Neo-realism, Neo-liberalism & Virtual Water
In the simplest terms, neo-realism can be understood as the modern manifestation of the theory of realism, a manifestation popularised in the 20th century by late American political scientist Kenneth Waltz. Realism is construed from the principles of conservatism and shifts the focus from individual agency to an international system, where the nation-state is the primary actor (Shimko, 2013, pp. 35-54). Anarchy, the system of self-help, the inevitability of a security dilemma, and the distribution of power are the defining features of neo-realism and are most often cited as reasons for the military and security actions exercised by nation-states.
In light of these features, it would seem obvious that neo-realism could explain the foreign policy initiatives of country A with country B regarding virtual water trade. In other words, country A and country B may have common, hard power rationales shared between them, even if they are partners based only on the trade of virtual water. This can be replicated just as simply under the perspective of neo-liberalism, which again can be understood as the 20th-century development on the original theory of liberalism.
Where liberalism in itself was based on individual agency and the ability of individuals to be rational, ethical, and moral in creating common interests with societal groups, neo-liberalism is based on the “Harmony of Interests” (Shimko, 2013, pp. 35-54), defined by characteristics such as free trade between nations, the spread of democratic institutions, privatization, foreign direct investments, fiscal austerity, laissez-faire, and an enhanced role of the private sector in any nation-state.

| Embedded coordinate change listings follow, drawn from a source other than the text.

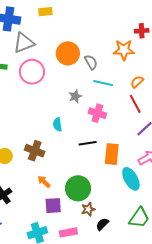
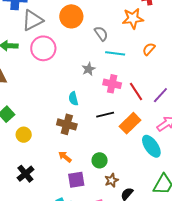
orange circle: (68, 53) -> (71, 16), moved
red line: (135, 104) -> (136, 91), moved
brown cross: (35, 151) -> (67, 124), moved
orange rectangle: (112, 154) -> (130, 123), turned 45
green circle: (78, 188) -> (100, 160), size x0.6

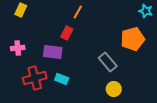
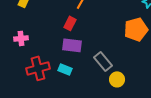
purple rectangle: (53, 52) -> (72, 45), moved
gray rectangle: (108, 62) -> (103, 61), moved

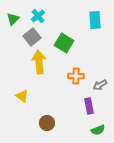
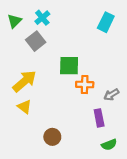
cyan rectangle: (95, 20) -> (106, 22), turned 30
green square: (64, 43) -> (69, 66), moved, turned -30
yellow arrow: (39, 62) -> (24, 81), moved, turned 55

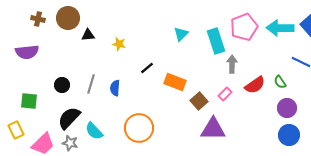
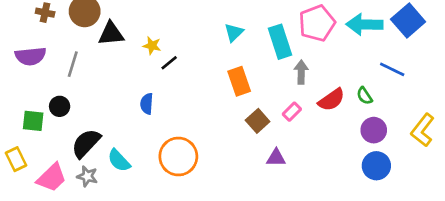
black triangle: (88, 35) -> (111, 34), size x1.5
black line: (147, 68) -> (169, 63), moved
orange rectangle: (175, 82) -> (239, 81), moved, turned 50
gray line: (91, 84) -> (73, 64), moved
black circle: (62, 85) -> (60, 106), moved
purple triangle: (213, 129) -> (276, 158), size x0.6

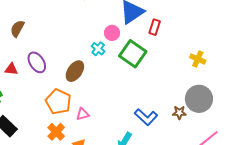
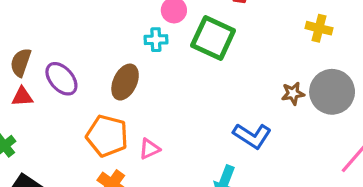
brown semicircle: (17, 29) -> (21, 62), moved
cyan cross: (98, 49) -> (156, 40), turned -32
brown star: (179, 113) -> (293, 93), moved

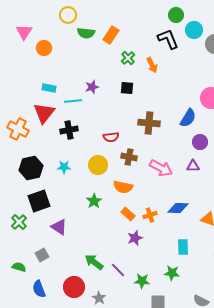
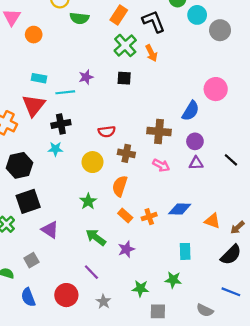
orange rectangle: (111, 35) -> (119, 15), moved
black L-shape: (168, 39) -> (154, 21), moved
green cross: (128, 58) -> (125, 45), size x1.5
brown cross: (149, 123) -> (159, 132), moved
purple circle: (200, 142) -> (195, 141), moved
cyan star: (64, 167) -> (55, 149), moved
pink arrow: (161, 168) -> (161, 165), size x0.7
orange semicircle: (123, 187) -> (120, 186), turned 96
purple star: (135, 238) -> (126, 249), moved
green arrow: (94, 262) -> (96, 237), moved
purple line: (118, 270) -> (91, 272), moved
gray star: (99, 298) -> (103, 302), moved

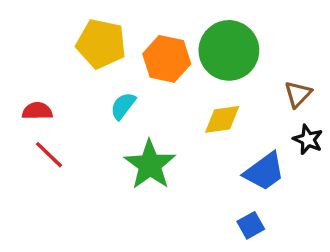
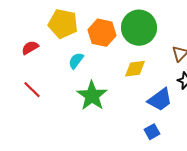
red semicircle: (37, 111) -> (30, 48), moved, turned -30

Continuing our example of country A and country B, the trade of virtual water between these two countries can be appositely described under the neo-liberal perspective.
For the study this makes an interesting point, considering the number of economic sanctions imposed upon Iran by the United Nations. Despite these restrictions, the United Arab Emirates continues to be one of the major food traders of Iran, making the analysis of such foreign policy directives all the more pressing. Let us now understand the concept of virtual water and its trade. By mere definition, virtual water refers to the hidden flow of water if food or food commodities are transferred from one place to another. If engaged in an exchange between two countries, this is then known as Virtual Water Trade.
It is important to note that virtual water can only exist in the trading of consumer perishables, like food. For instance, if the United Arab Emirates imports 1 metric tonne of wheat from Iran, and that metric tonne of wheat utilised 16,000 cubic metres of water to be cultivated, harvested and exported, then the UAE has imported 16,000 cubic metres of water by importing the 1 metric tonne of wheat from Iran. If applied on food imports and exports at a macro level, Virtual Water Trade clocks in billions of cubic metres of water traded between countries in a single year alone.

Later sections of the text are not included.